No significant differences in age and sex emerged between T2DM and control subjects (age, p=0.06; sex, p=0.92). However, BMI was significantly increased in T2DM adults (p<0.001). Multiple brain areas showed reduced gray matter volumes in uncontrolled T2DM adults at baseline compared to control subjects (Fig.1), including the caudate (a, c), insular cortices (b, d), anterior cingulate (e, j), cerebellum (f, i), hippocampus (g, h), and prefrontal cortices (k). Similar regions showed gray matter volume loss in controlled T2DM adults at baseline with less wide-spread areas compared to control subjects (Fig. 2). Gray matter volume reduction continued at 6 months follow-up in uncontrolled T2DM patients compared with their baseline (Fig. 3) at several selected brain sites, including the prefrontal cortices (a), caudate (b), hippocampus (c), anterior cingulate (d), and putamen (e). However, limited sites, including prefrontal cortices showed reduced gray matter volumes at 6 months in controlled T2DM adults over baseline.

Discussion

Uncontrolled T2DM patients showed significant widespread gray matter volume loss over controlled T2DM adults in areas that are involved in depression, anxiety, and cognition regulation.
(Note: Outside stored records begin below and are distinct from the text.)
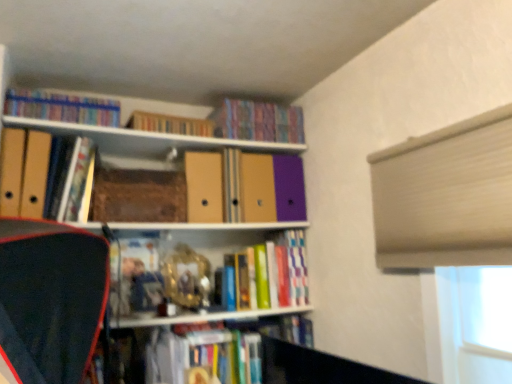 You are a GUI agent. You are given a task and a screenshot of the screen. Output one action in this format:
    pyautogui.click(x=<x>, y=<y>)
    Task: Click on the hardcover books at center, the second book positioned from the bottom
    The height and width of the screenshot is (384, 512).
    Given the screenshot: What is the action you would take?
    pyautogui.click(x=279, y=272)

Describe the element at coordinates (258, 121) in the screenshot. This screenshot has height=384, width=512. I see `matte purple book at upper center, placed as the 6th book when sorted from bottom to top` at that location.

Locate an element on the screen. hardcover book at center, which is counted as the seventh book, starting from the top is located at coordinates (165, 351).

Describe the element at coordinates (165, 351) in the screenshot. I see `hardcover book at center, positioned as the 1th book in bottom-to-top order` at that location.

Measure the distance between point (195, 172) and camera.

1.76 meters.

Where is `brown matte paper at center, which is the 1th paperback book from back to front`? brown matte paper at center, which is the 1th paperback book from back to front is located at coordinates pyautogui.click(x=138, y=196).

Image resolution: width=512 pixels, height=384 pixels. What do you see at coordinates (138, 196) in the screenshot?
I see `brown matte paper at center, which appears as the second paperback book when viewed from the left` at bounding box center [138, 196].

Locate an element on the screen. This screenshot has width=512, height=384. hardcover books at center, the second book positioned from the bottom is located at coordinates (279, 272).

Looking at this image, could you measure the distance between brown matte paper at center, which is the 1th paperback book from back to front, and hardcover book at upper left, positioned as the fourth book in top-to-bottom order?

brown matte paper at center, which is the 1th paperback book from back to front, is 5.93 inches away from hardcover book at upper left, positioned as the fourth book in top-to-bottom order.

Considering the sizes of brown matte paper at center, which appears as the second paperback book when viewed from the left, and hardcover book at upper left, which is the 4th book in bottom-to-top order, in the image, is brown matte paper at center, which appears as the second paperback book when viewed from the left, bigger or smaller than hardcover book at upper left, which is the 4th book in bottom-to-top order,?

brown matte paper at center, which appears as the second paperback book when viewed from the left, is bigger than hardcover book at upper left, which is the 4th book in bottom-to-top order.

From the picture: Is brown matte paper at center, which appears as the second paperback book when viewed from the left, outside of hardcover book at upper left, which is the 4th book in bottom-to-top order?

Yes.

Which of these two, brown matte paper at center, the 2th paperback book when ordered from front to back, or hardcover book at upper left, which is the 4th book in bottom-to-top order, stands taller?

hardcover book at upper left, which is the 4th book in bottom-to-top order, is taller.

How different are the orientations of matte purple book at upper center, placed as the 6th book when sorted from bottom to top, and hardcover books at upper left, which is counted as the first book, starting from the top, in degrees?

They differ by 4.74 degrees in their facing directions.

From a real-world perspective, who is located lower, matte purple book at upper center, which ranks as the second book in top-to-bottom order, or hardcover books at upper left, which is counted as the first book, starting from the top?

From a 3D spatial view, hardcover books at upper left, which is counted as the first book, starting from the top, is below.

From the image's perspective, which object appears higher, matte purple book at upper center, which ranks as the second book in top-to-bottom order, or hardcover books at upper left, which is the 7th book from bottom to top?

hardcover books at upper left, which is the 7th book from bottom to top, appears higher in the image.

Is matte purple book at upper center, which ranks as the second book in top-to-bottom order, aimed at hardcover book at upper center, the fifth book ordered from the bottom?

No, matte purple book at upper center, which ranks as the second book in top-to-bottom order, is not oriented towards hardcover book at upper center, the fifth book ordered from the bottom.

From the image's perspective, would you say matte purple book at upper center, placed as the 6th book when sorted from bottom to top, is positioned over hardcover book at upper center, the fifth book ordered from the bottom?

Yes, from the image's perspective, matte purple book at upper center, placed as the 6th book when sorted from bottom to top, is over hardcover book at upper center, the fifth book ordered from the bottom.

Is point (270, 113) closer to camera compared to point (149, 127)?

No, it is not.

Is hardcover books at upper left, which is counted as the first book, starting from the top, beside matte cardboard folder at center, marked as the 3th book in a bottom-to-top arrangement?

No, hardcover books at upper left, which is counted as the first book, starting from the top, is not making contact with matte cardboard folder at center, marked as the 3th book in a bottom-to-top arrangement.

Considering the relative positions of hardcover books at upper left, which is counted as the first book, starting from the top, and matte cardboard folder at center, marked as the 3th book in a bottom-to-top arrangement, in the image provided, is hardcover books at upper left, which is counted as the first book, starting from the top, in front of matte cardboard folder at center, marked as the 3th book in a bottom-to-top arrangement,?

Yes, hardcover books at upper left, which is counted as the first book, starting from the top, is closer to the camera.

In the scene shown: From the image's perspective, is hardcover books at upper left, which is counted as the first book, starting from the top, above or below matte cardboard folder at center, marked as the 3th book in a bottom-to-top arrangement?

hardcover books at upper left, which is counted as the first book, starting from the top, is situated higher than matte cardboard folder at center, marked as the 3th book in a bottom-to-top arrangement, in the image.

Which is more distant, (99, 116) or (209, 177)?

Positioned behind is point (209, 177).

From a real-world perspective, is matte cardboard folder at center, which is the 5th book in top-to-bottom order, above or below hardcover book at center, positioned as the 1th book in bottom-to-top order?

Clearly, from a real-world perspective, matte cardboard folder at center, which is the 5th book in top-to-bottom order, is above hardcover book at center, positioned as the 1th book in bottom-to-top order.

Between matte cardboard folder at center, marked as the 3th book in a bottom-to-top arrangement, and hardcover book at center, positioned as the 1th book in bottom-to-top order, which one has smaller size?

Smaller between the two is matte cardboard folder at center, marked as the 3th book in a bottom-to-top arrangement.

Which is more to the left, matte cardboard folder at center, marked as the 3th book in a bottom-to-top arrangement, or hardcover book at center, which is counted as the seventh book, starting from the top?

matte cardboard folder at center, marked as the 3th book in a bottom-to-top arrangement, is more to the left.

From the image's perspective, which one is positioned higher, matte cardboard folder at center, marked as the 3th book in a bottom-to-top arrangement, or hardcover book at center, which is counted as the seventh book, starting from the top?

matte cardboard folder at center, marked as the 3th book in a bottom-to-top arrangement, appears higher in the image.

The image size is (512, 384). In order to click on the 4th book positioned below the hardcover book at upper center, the 3th book when ordered from top to bottom (from the image's perspective) in this screenshot , I will do `click(165, 351)`.

From the image's perspective, which one is positioned lower, hardcover book at center, which is counted as the seventh book, starting from the top, or hardcover book at upper center, the 3th book when ordered from top to bottom?

From the image's view, hardcover book at center, which is counted as the seventh book, starting from the top, is below.

Is hardcover book at center, which is counted as the seventh book, starting from the top, aimed at hardcover book at upper center, the fifth book ordered from the bottom?

No, hardcover book at center, which is counted as the seventh book, starting from the top, is not oriented towards hardcover book at upper center, the fifth book ordered from the bottom.

From the image's perspective, does hardcover book at upper left, which is the 4th book in bottom-to-top order, appear higher than matte cardboard folder at center, marked as the 3th book in a bottom-to-top arrangement?

Correct, hardcover book at upper left, which is the 4th book in bottom-to-top order, appears higher than matte cardboard folder at center, marked as the 3th book in a bottom-to-top arrangement, in the image.

Does hardcover book at upper left, which is the 4th book in bottom-to-top order, touch matte cardboard folder at center, which is the 5th book in top-to-bottom order?

They are not placed beside each other.

Which object is closer to the camera, hardcover book at upper left, positioned as the fourth book in top-to-bottom order, or matte cardboard folder at center, marked as the 3th book in a bottom-to-top arrangement?

hardcover book at upper left, positioned as the fourth book in top-to-bottom order, is closer to the camera.

Between hardcover book at upper left, positioned as the fourth book in top-to-bottom order, and matte cardboard folder at center, marked as the 3th book in a bottom-to-top arrangement, which one has more height?

Standing taller between the two is matte cardboard folder at center, marked as the 3th book in a bottom-to-top arrangement.

From the image's perspective, starting from the brown matte paper at center, which is the 1th paperback book from back to front, which book is the 2nd one above? Please provide its 2D coordinates.

[(77, 180)]

Starting from the matte purple book at upper center, placed as the 6th book when sorted from bottom to top, which book is the 5th one to the left? Please provide its 2D coordinates.

[(62, 107)]

Considering their positions, is brown matte paper at center, which is counted as the 1th paperback book, starting from the right, positioned closer to hardcover books at upper left, which is counted as the first book, starting from the top, than matte purple book at upper center, which ranks as the second book in top-to-bottom order?

brown matte paper at center, which is counted as the 1th paperback book, starting from the right, lies closer to hardcover books at upper left, which is counted as the first book, starting from the top, than the other object.

From the image, which object appears to be farther from hardcover books at center, the second book positioned from the bottom, hardcover book at center, positioned as the 1th book in bottom-to-top order, or matte yellow folder at left, the 1th paperback book in the left-to-right sequence?

matte yellow folder at left, the 1th paperback book in the left-to-right sequence, is further to hardcover books at center, the second book positioned from the bottom.

Considering their positions, is brown matte paper at center, which is the 1th paperback book from back to front, positioned closer to hardcover books at upper left, which is counted as the first book, starting from the top, than matte yellow folder at left, the 1th paperback book in the left-to-right sequence?

matte yellow folder at left, the 1th paperback book in the left-to-right sequence, is positioned closer to the anchor hardcover books at upper left, which is counted as the first book, starting from the top.

In the scene shown: Based on their spatial positions, is matte purple book at upper center, which ranks as the second book in top-to-bottom order, or brown matte paper at center, which appears as the second paperback book when viewed from the left, closer to matte yellow folder at left, the second paperback book viewed from the back?

brown matte paper at center, which appears as the second paperback book when viewed from the left.

When comparing their distances from hardcover books at upper left, which is the 7th book from bottom to top, does matte purple book at upper center, which ranks as the second book in top-to-bottom order, or hardcover books at center, the second book positioned from the bottom, seem further?

hardcover books at center, the second book positioned from the bottom.

Based on their spatial positions, is hardcover book at center, positioned as the 1th book in bottom-to-top order, or hardcover books at upper left, which is the 7th book from bottom to top, further from hardcover book at upper center, the 3th book when ordered from top to bottom?

Among the two, hardcover book at center, positioned as the 1th book in bottom-to-top order, is located further to hardcover book at upper center, the 3th book when ordered from top to bottom.

Based on their spatial positions, is hardcover book at upper center, the 3th book when ordered from top to bottom, or hardcover books at upper left, which is the 7th book from bottom to top, further from hardcover books at center, the sixth book viewed from the top?

hardcover books at upper left, which is the 7th book from bottom to top, is positioned further to the anchor hardcover books at center, the sixth book viewed from the top.

Looking at the image, which one is located closer to hardcover book at center, positioned as the 1th book in bottom-to-top order, hardcover book at upper center, the fifth book ordered from the bottom, or matte purple book at upper center, placed as the 6th book when sorted from bottom to top?

hardcover book at upper center, the fifth book ordered from the bottom, is positioned closer to the anchor hardcover book at center, positioned as the 1th book in bottom-to-top order.

Where is `paperback book between matte yellow folder at left, acting as the 2th paperback book starting from the right, and hardcover book at center, which is counted as the seventh book, starting from the top, in the vertical direction`? paperback book between matte yellow folder at left, acting as the 2th paperback book starting from the right, and hardcover book at center, which is counted as the seventh book, starting from the top, in the vertical direction is located at coordinates click(x=138, y=196).

Locate an element on the screen. This screenshot has width=512, height=384. paperback book between hardcover books at upper left, which is counted as the first book, starting from the top, and hardcover books at center, the sixth book viewed from the top is located at coordinates (138, 196).

You are a GUI agent. You are given a task and a screenshot of the screen. Output one action in this format:
    pyautogui.click(x=<x>, y=<y>)
    Task: Click on the book between brown matte paper at center, which is the 1th paperback book from back to front, and matte cardboard folder at center, which is the 5th book in top-to-bottom order
    Image resolution: width=512 pixels, height=384 pixels.
    Given the screenshot: What is the action you would take?
    (170, 124)

Locate an element on the screen. This screenshot has width=512, height=384. book between matte cardboard folder at center, marked as the 3th book in a bottom-to-top arrangement, and hardcover book at center, which is counted as the seventh book, starting from the top, in the up-down direction is located at coordinates (279, 272). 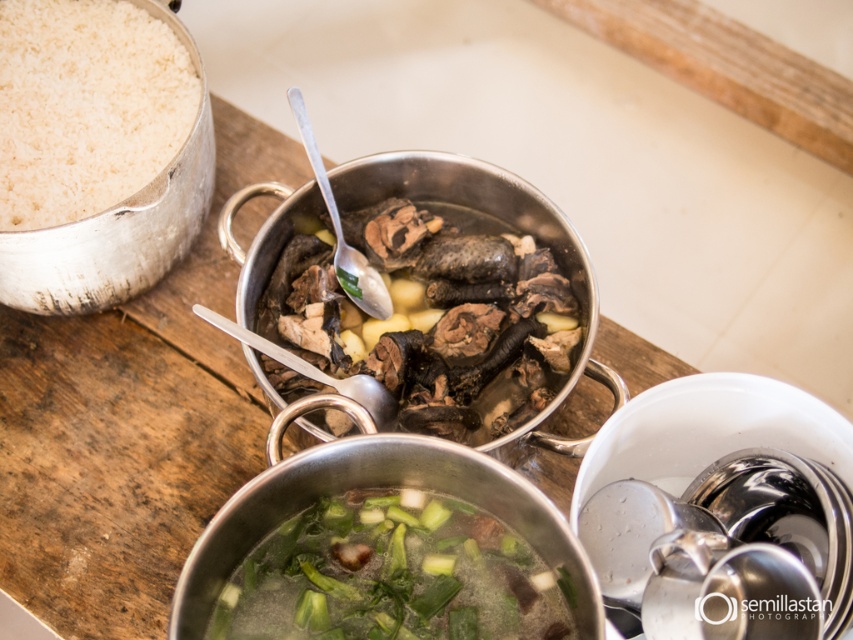 Question: Observing the image, what is the correct spatial positioning of brown matte meat at center in reference to green leafy vegetables at center?

Choices:
 (A) below
 (B) above

Answer: (B)

Question: Does brown matte meat at center appear over green leafy vegetables at center?

Choices:
 (A) no
 (B) yes

Answer: (B)

Question: Which point is farther from the camera taking this photo?

Choices:
 (A) (488, 544)
 (B) (450, 305)

Answer: (B)

Question: Is brown matte meat at center wider than green leafy vegetables at center?

Choices:
 (A) yes
 (B) no

Answer: (A) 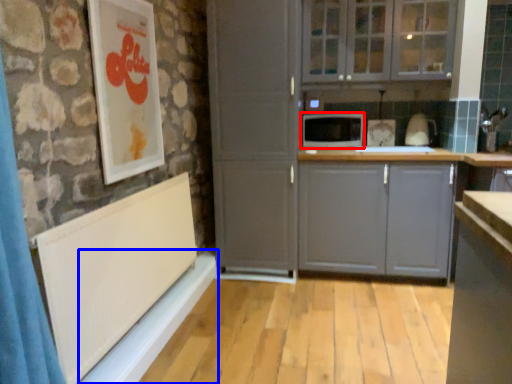 Question: Which of the following is the closest to the observer, microwave oven (highlighted by a red box) or window sill (highlighted by a blue box)?

Choices:
 (A) microwave oven
 (B) window sill

Answer: (B) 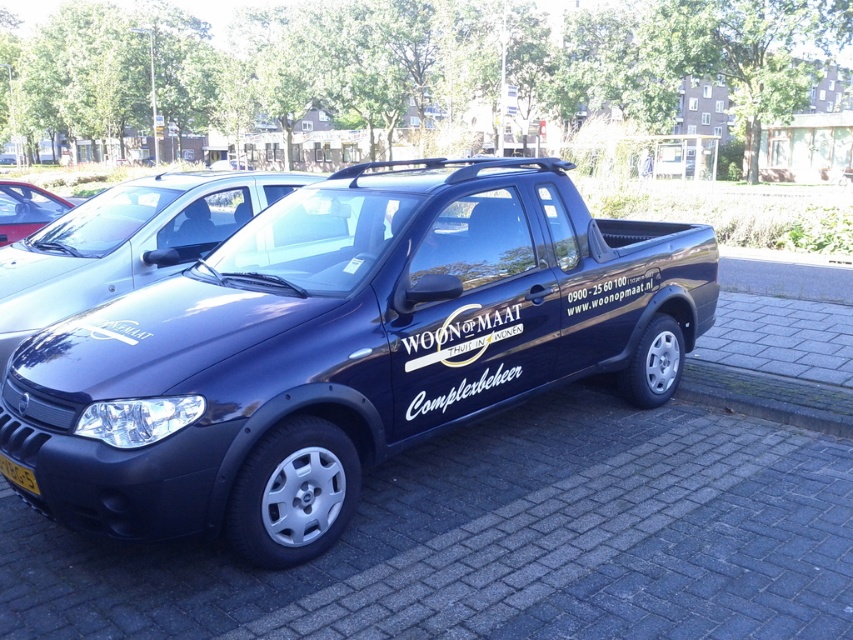 You are standing in a parking lot and see the glossy dark blue pickup truck at center. If you want to reach into the truck bed to grab a tool, will you be able to do so without moving closer?

The glossy dark blue pickup truck at center is 2.74 meters away from the viewer. Since this distance is too far to comfortably reach into the truck bed without moving closer, you will need to step forward to access it.

You are standing at the camera position and want to walk directly to the point at coordinates point (x=21, y=230). How far will you have to walk?

The point at coordinates point (x=21, y=230) is 8.03 meters away from the camera, so you will have to walk 8.03 meters to reach it.

You are a delivery driver who needs to park your vehicle in a spot that requires the license plate to be visible from the front. Given the positioning of the matte black pickup truck at center and the yellow plastic license plate at lower left, will the license plate be visible when parked in this spot?

The matte black pickup truck at center is positioned to the left of the yellow plastic license plate at lower left, so the license plate is likely visible from the front as it is placed to the right side of the truck. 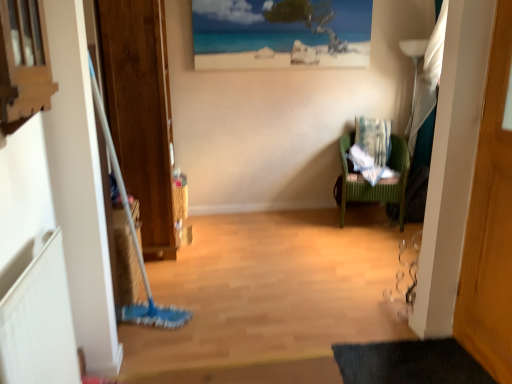 Question: Could you tell me if patterned fabric laundry at right is turned towards wooden door at right?

Choices:
 (A) yes
 (B) no

Answer: (A)

Question: From a real-world perspective, is patterned fabric laundry at right physically below wooden door at right?

Choices:
 (A) yes
 (B) no

Answer: (A)

Question: Considering the relative sizes of patterned fabric laundry at right and wooden door at right in the image provided, is patterned fabric laundry at right wider than wooden door at right?

Choices:
 (A) yes
 (B) no

Answer: (A)

Question: Can you confirm if patterned fabric laundry at right is smaller than wooden door at right?

Choices:
 (A) yes
 (B) no

Answer: (A)

Question: From a real-world perspective, is patterned fabric laundry at right over wooden door at right?

Choices:
 (A) no
 (B) yes

Answer: (A)

Question: From the image's perspective, relative to wooden screen door at left, is green plastic chair at right above or below?

Choices:
 (A) below
 (B) above

Answer: (A)

Question: Is point (391, 187) positioned closer to the camera than point (104, 81)?

Choices:
 (A) farther
 (B) closer

Answer: (A)

Question: In the image, is green plastic chair at right on the left side or the right side of wooden screen door at left?

Choices:
 (A) right
 (B) left

Answer: (A)

Question: Relative to wooden screen door at left, is green plastic chair at right in front or behind?

Choices:
 (A) behind
 (B) front

Answer: (A)

Question: Based on their positions, is wooden frame at upper left located to the left or right of beach scene print at upper center?

Choices:
 (A) left
 (B) right

Answer: (A)

Question: Is wooden frame at upper left wider or thinner than beach scene print at upper center?

Choices:
 (A) wide
 (B) thin

Answer: (A)

Question: From their relative heights in the image, would you say wooden frame at upper left is taller or shorter than beach scene print at upper center?

Choices:
 (A) tall
 (B) short

Answer: (B)

Question: From the image's perspective, is wooden frame at upper left positioned above or below beach scene print at upper center?

Choices:
 (A) below
 (B) above

Answer: (A)

Question: Does point (339, 46) appear closer or farther from the camera than point (399, 213)?

Choices:
 (A) closer
 (B) farther

Answer: (B)

Question: Is beach scene print at upper center situated inside green plastic chair at right or outside?

Choices:
 (A) inside
 (B) outside

Answer: (B) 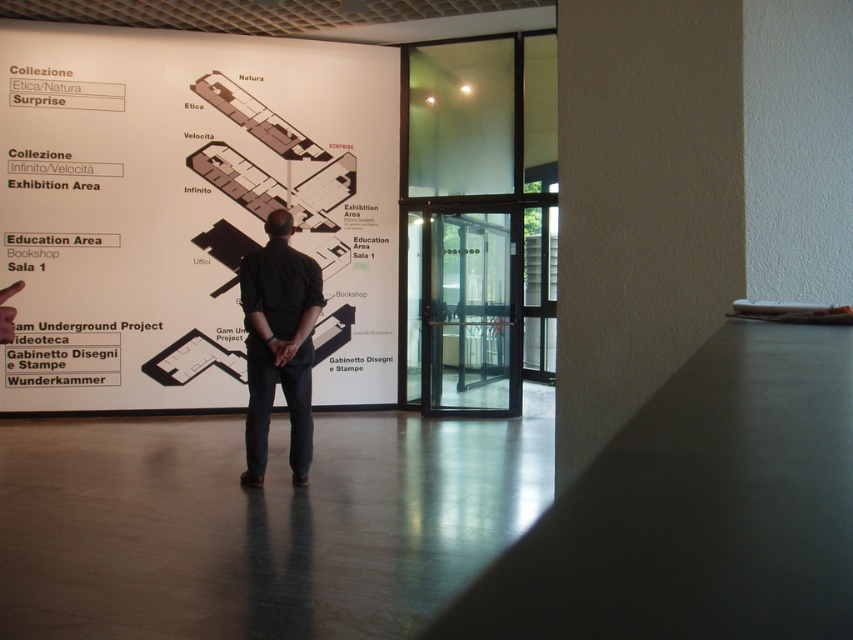 Is white paper at upper left above black cotton shirt at center?

Indeed, white paper at upper left is positioned over black cotton shirt at center.

Does white paper at upper left lie in front of black cotton shirt at center?

No, white paper at upper left is further to the viewer.

Who is more forward, (339, 291) or (258, 336)?

Positioned in front is point (258, 336).

This screenshot has width=853, height=640. What are the coordinates of `white paper at upper left` in the screenshot? It's located at click(x=189, y=211). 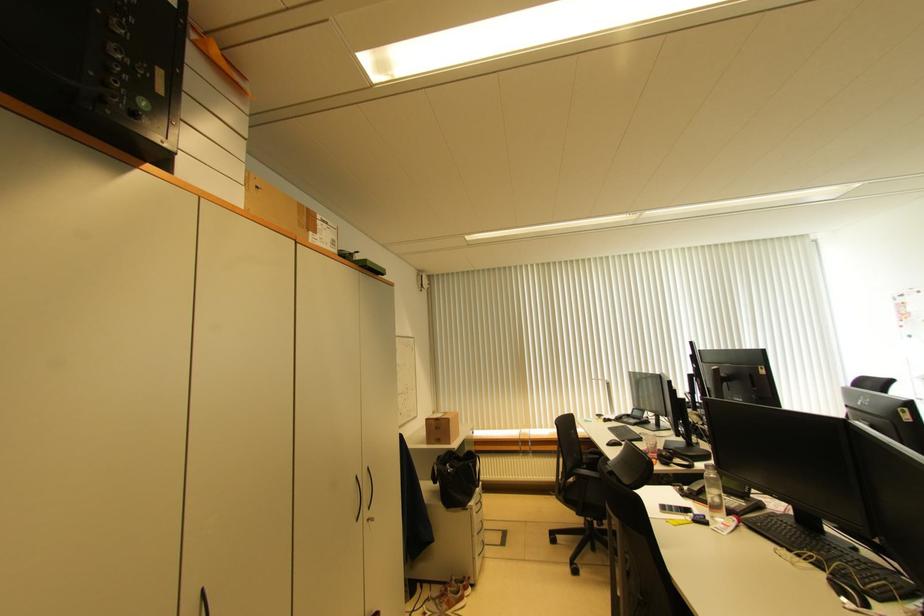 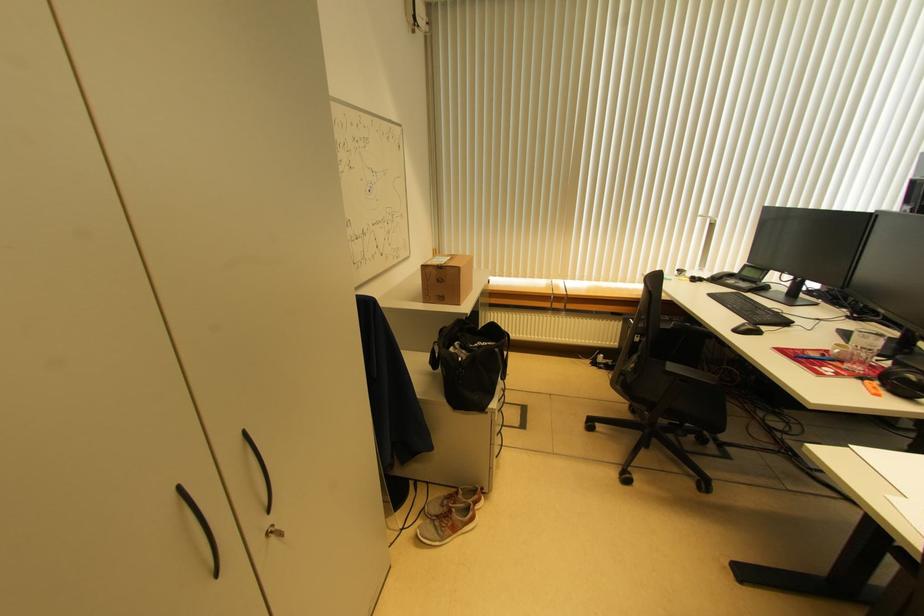 The point at (652, 458) is marked in the first image. Where is the corresponding point in the second image?

(849, 368) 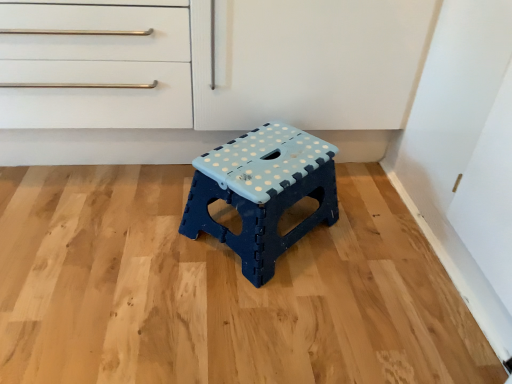 Question: Does blue plastic stool at center have a lesser width compared to light brown wood at center?

Choices:
 (A) yes
 (B) no

Answer: (A)

Question: Is blue plastic stool at center not inside light brown wood at center?

Choices:
 (A) no
 (B) yes

Answer: (B)

Question: From a real-world perspective, is blue plastic stool at center physically below light brown wood at center?

Choices:
 (A) yes
 (B) no

Answer: (B)

Question: Is blue plastic stool at center looking in the opposite direction of light brown wood at center?

Choices:
 (A) no
 (B) yes

Answer: (A)

Question: Does blue plastic stool at center turn towards light brown wood at center?

Choices:
 (A) yes
 (B) no

Answer: (B)

Question: Does blue plastic stool at center appear on the right side of light brown wood at center?

Choices:
 (A) yes
 (B) no

Answer: (A)

Question: Is light brown wood at center in front of blue plastic stool at center?

Choices:
 (A) yes
 (B) no

Answer: (A)

Question: From the image's perspective, is light brown wood at center above blue plastic stool at center?

Choices:
 (A) no
 (B) yes

Answer: (A)

Question: Is light brown wood at center in contact with blue plastic stool at center?

Choices:
 (A) no
 (B) yes

Answer: (A)

Question: From a real-world perspective, does light brown wood at center sit lower than blue plastic stool at center?

Choices:
 (A) no
 (B) yes

Answer: (B)

Question: Is light brown wood at center smaller than blue plastic stool at center?

Choices:
 (A) no
 (B) yes

Answer: (A)

Question: Considering the relative sizes of light brown wood at center and blue plastic stool at center in the image provided, is light brown wood at center shorter than blue plastic stool at center?

Choices:
 (A) no
 (B) yes

Answer: (B)

Question: Choose the correct answer: Is light brown wood at center inside blue plastic stool at center or outside it?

Accelerated progression of brain volume loss was observed in uncontrolled T2DM patients at 6- months at several crucial brain sites, which may result from underlying metabolic dysfunction associated with the condition.

Conclusion

T2DM adults with uncontrolled glucose levels may be at increased risk of extensive gray matter volume loss in critical brain areas that are involved in cognition and mood control. The findings indicate the need for optimal glucose management in T2DM adults. High-resolution T1-weighted imaging and VBM procedures may be promising tools to examine such changes in the condition.

Acknowledgements

This work was supported by National Institutes of Health R01 NR017190 and 3R01NR017190-03S1.